Indeed, while the attack has cast a pall of sadness over the city, it also has given rise to a new saying: Toronto the Good, a sentiment perhaps best encapsulated by the actions of Constable Ken Lam, the police officer who earned praise around the world for maintaining his composure while arresting the man accused of driving the van, Alek Minassian.
Before his arrest, Mr. Minassian held an object in his hand and repeatedly pointed it at the officer, as if it were a gun. He also shouted he had a gun in his pocket and demanded the officer “shoot me in the head.”
But Constable Lam made the arrest without incident.
“I’m proud of my city,” said Colleen Rooney, 60, a life coach. “How this has brought people together, more than separated us.”
In addition to the response of the city’s emergency services, the Canadian news media has highlighted the actions of ordinary citizens in the aftermath of the attack: people who held the hands of dying victims, who tore off their belts to fashion tourniquets, who performed CPR until the paramedics arrived.

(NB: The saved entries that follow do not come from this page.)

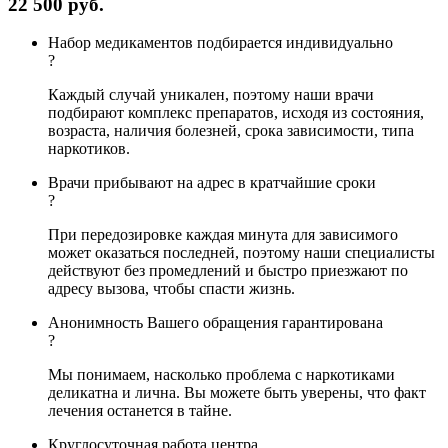
22 500 руб.
Набор медикаментов подбирается индивидуально
?
Каждый случай уникален, поэтому наши врачи
подбирают комплекс препаратов, исходя из состояния,
возраста, наличия болезней, срока зависимости, типа
наркотиков.
Врачи прибывают на адрес в кратчайшие сроки
?
При передозировке каждая минута для зависимого
может оказаться последней, поэтому наши специалисты
действуют без промедлений и быстро приезжают по
адресу вызова, чтобы спасти жизнь.
Анонимность Вашего обращения гарантирована
?
Мы понимаем, насколько проблема с наркотиками
деликатна и лична. Вы можете быть уверены, что факт
лечения останется в тайне.
Круглосуточная работа центра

“It says something that we came together like this,” said Annie Lee, 28, who lives in a condominium building close to where the attack ended. “No one jumped to conclusions. Politicians did not blame each other like in the United States. It’s a testament to our unity,” said Ms. Lee, 28, who works in marketing.
The city began a #TorontoStrong fund-raising effort, which had raised 1.8 million Canadian dollars, or about $1.3 million, by Sunday. Much of the money will go to the families of the victims, to help cover funeral costs and trauma counseling.